Los Angeles Dodgers Secure the Championship, Yet for Hispanic Fans, It's Complicated

For a lifelong Dodgers fan and third-generation Mexican American, the crowning moment of the World Series did not occur during the nail-biting finale last Saturday, when her squad executed one death-defying escape act after another before winning in overtime over the Toronto Blue Jays.

It came in the previous game, when two supporting players, the Puerto Rican player and Miguel Rojas, executed a electrifying, decisive sequence that at the same time upended numerous negative stereotypes promoted about Hispanic people in the past decades.

The play itself was breathtaking: the outfielder raced in from the outfield to snag a ball he initially misjudged in the stadium lights, then threw it to second base to secure another, game-winning play. the second baseman, positioned nearby, received the ball moments before a runner barreled into him, knocking him to the ground.

This wasn't merely a great athletic moment, possibly the decisive shift in momentum in the Dodgers' favor after looking for much of the series like the weaker team. For Molina, it was exhilarating, on multiple levels, a badly needed uplift for the community and for the city after months of enforcement actions, security forces monitoring the neighborhoods, and a constant stream of negativity from official sources.

"The players put forth this alternative story," said the professor. "The world witnessed Latinos showing an infectious enthusiasm in what they do, being leaders on the team, exhibiting a different kind of masculinity. They're bombastic, they're cheering, they're removing their shirts."

"It was such a contrast with what we see on the news – raids, Latinos detained and pursued. It is so simple to be disheartened right now."

However, it's exactly straightforward to be a Dodgers supporter nowadays – for Molina or for the many of other Latinos who show up regularly to home games and fill up as many as half of the venue's fifty thousand seats each time.

The Mixed Connection with the Organization

After intensified enforcement operations started in the city in June, and national guard units were deployed into the area to react to ensuing demonstrations, two of the city's sports teams quickly issued statements of support with immigrant families – but not the Dodgers.

The team president has said the Dodgers want to stay away of political issues – a view colored, perhaps, by the fact that a sizable portion of the fans, even Latinos, are followers of certain leaders.

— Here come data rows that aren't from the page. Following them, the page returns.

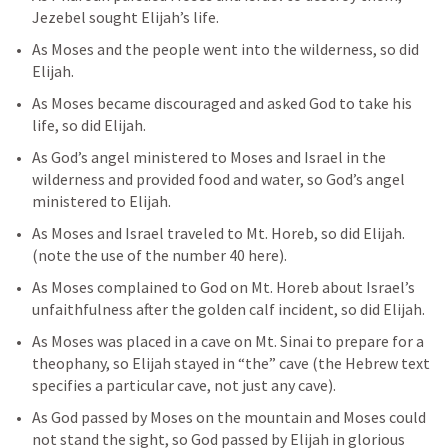
Jezebel sought Elijah’s life. 
As Moses and the people went into the wilderness, so did 
Elijah. 
As Moses became discouraged and asked God to take his 
life, so did Elijah. 
As God’s angel ministered to Moses and Israel in the 
wilderness and provided food and water, so God’s angel 
ministered to Elijah. 
As Moses and Israel traveled to Mt. Horeb, so did Elijah. 
(note the use of the number 40 here). 
As Moses complained to God on Mt. Horeb about Israel’s 
unfaithfulness after the golden calf incident, so did Elijah. 
As Moses was placed in a cave on Mt. Sinai to prepare for a 
theophany, so Elijah stayed in “the” cave (the Hebrew text 
specifies a particular cave, not just any cave). 
As God passed by Moses on the mountain and Moses could 
not stand the sight, so God passed by Elijah in glorious 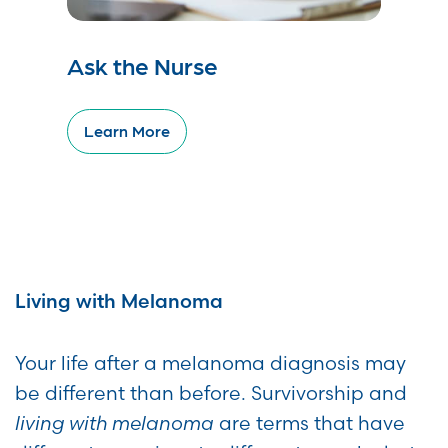
Ask the Nurse
Learn More
Living with Melanoma
Your life after a melanoma diagnosis may
be different than before. Survivorship and
living with melanoma
are terms that have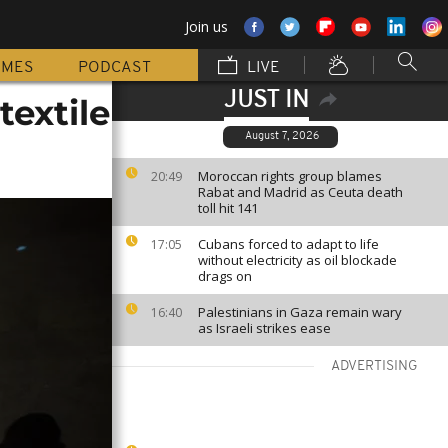
Join us
MMES
PODCAST
LIVE
JUST IN
extile
August 7, 2026
Moroccan rights group blames
20:49
Rabat and Madrid as Ceuta death
toll hit 141
Cubans forced to adapt to life
17:05
without electricity as oil blockade
drags on
Palestinians in Gaza remain wary
16:40
as Israeli strikes ease
ADVERTISING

Under considerable external demands, the team later committed $1m in support for individuals personally affected by the operations but issued no official criticism of the government.

White House Visit and Past Heritage

Months before, the organization did not hesitate in agreeing to an invitation to celebrate their previous World Series victory at the official residence – a decision that sports columnists labeled as "pathetic … spineless … and contradictory", given the team's boast in having been the first professional team to end the racial segregation in the 1940s and the frequent invocations of that history and the values it embodies by executives and current and past athletes. A number of team members such as the coach had expressed unwillingness to travel to the event during the first term but either changed their minds or succumbed to pressure from team management.

Business Control and Supporter Dilemmas

An additional issue for fans is that the team are owned by a large investment group, the ownership group, whose equity holdings, as per media reports and its own published financial documents, include a stake in a detention company that operates detention centers. The group's leadership has said many times that it wants to remain neutral of political matters, but its critics say the silence – and the financial stake – are their own type of acquiescence to certain agendas.

These factors add up to significant conflicted emotions among Hispanic supporters in particular – feelings that emerged even in the euphoria of this season's hard-won World Series triumph and the ensuing explosion of Dodgers support across Los Angeles.

"Can one to support the team?" local writer Erick Galindo reflected at the start of the playoffs in an thoughtful article ruminating on "team loyalty in our blood, but uncertainty in our minds". Galindo couldn't ultimately bring himself to view the World Series, but he still cared deeply, to the point that he decided his personal protest must have given the team the luck it required to succeed.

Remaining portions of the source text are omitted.